PROBLEM DETAILS
When the data below is printed, every line must match exactly and the images must be absent.

☆ ☆ ☆ ☆

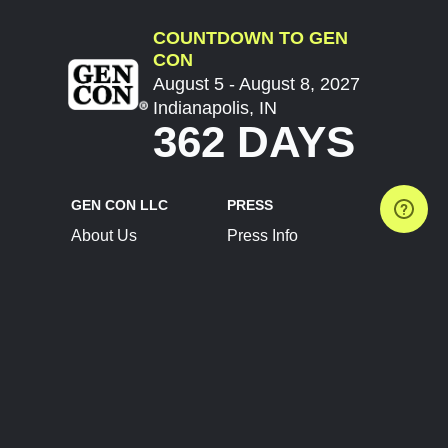
COUNTDOWN TO GEN
CON
August 5 - August 8, 2027
Indianapolis, IN
362 DAYS
GEN CON LLC
PRESS
About Us
Press Info
Contact Us
Press Releases
Terms of Service
Brand Resources
Privacy Policy
Account Information
Future Show Dates
Partner Conventions
Sponsors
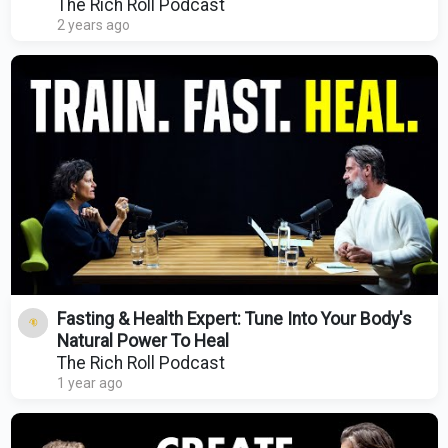
Rich Roll Podcast
The Rich Roll Podcast
2 years ago
Fasting & Health Expert: Tune Into Your Body's
Natural Power To Heal
The Rich Roll Podcast
1 year ago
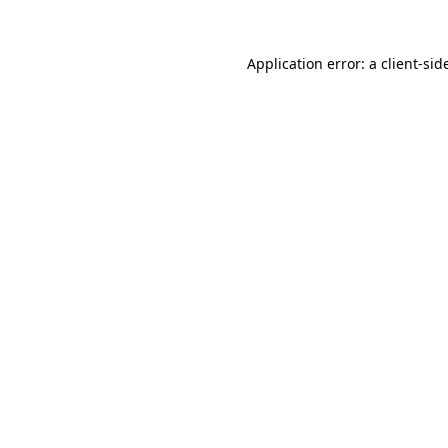
Application error: a
client
-sid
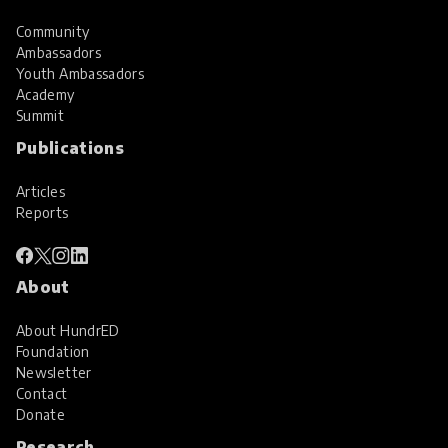
Community
Ambassadors
Youth Ambassadors
Academy
Summit
Publications
Articles
Reports
About
About HundrED
Foundation
Newsletter
Contact
Donate
Research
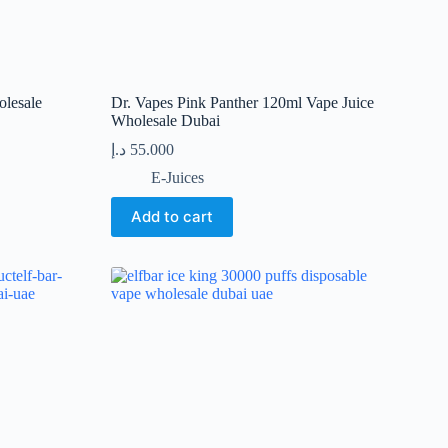
lesale
Dr. Vapes Pink Panther 120ml Vape Juice
Wholesale Dubai
د.إ
55.000
E-Juices
Add to cart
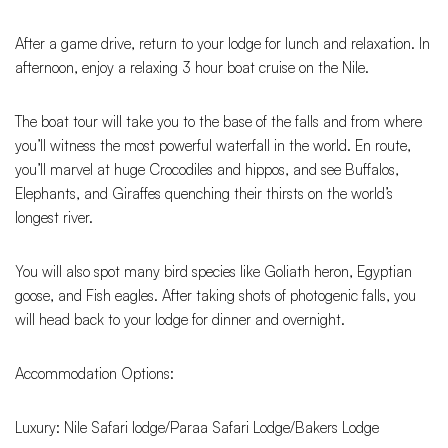
After a game drive, return to your lodge for lunch and relaxation. In
afternoon, enjoy a relaxing 3 hour boat cruise on the Nile.
The boat tour will take you to the base of the falls and from where
you’ll witness the most powerful waterfall in the world. En route,
you’ll marvel at huge Crocodiles and hippos, and see Buffalos,
Elephants, and Giraffes quenching their thirsts on the world’s
longest river.
You will also spot many bird species like Goliath heron, Egyptian
goose, and Fish eagles. After taking shots of photogenic falls, you
will head back to your lodge for dinner and overnight.
Accommodation Options:
Luxury: Nile Safari lodge/Paraa Safari Lodge/Bakers Lodge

☆ ☆ ☆ ☆

COMPLETED TASK
COUNTDOWN TO GEN
CON
August 5 - August 8, 2027
Indianapolis, IN
362 DAYS
GEN CON LLC
PRESS
About Us
Press Info
Contact Us
Press Releases
Terms of Service
Brand Resources
Privacy Policy
Account Information
Future Show Dates
Partner Conventions
Sponsors
Rich Roll Podcast
The Rich Roll Podcast
2 years ago
Fasting & Health Expert: Tune Into Your Body's
Natural Power To Heal
The Rich Roll Podcast
1 year ago
Application error: a
client
-sid
Community
Ambassadors
Youth Ambassadors
Academy
Summit
Publications
Articles
Reports
About
About HundrED
Foundation
Newsletter
Contact
Donate
Research
lesale
Dr. Vapes Pink Panther 120ml Vape Juice
Wholesale Dubai
د.إ
55.000
E-Juices
Add to cart
After a game drive, return to your lodge for lunch and relaxation. In
afternoon, enjoy a relaxing 3 hour boat cruise on the Nile.
The boat tour will take you to the base of the falls and from where
you’ll witness the most powerful waterfall in the world. En route,
you’ll marvel at huge Crocodiles and hippos, and see Buffalos,
Elephants, and Giraffes quenching their thirsts on the world’s
longest river.
You will also spot many bird species like Goliath heron, Egyptian
goose, and Fish eagles. After taking shots of photogenic falls, you
will head back to your lodge for dinner and overnight.
Accommodation Options:
Luxury: Nile Safari lodge/Paraa Safari Lodge/Bakers Lodge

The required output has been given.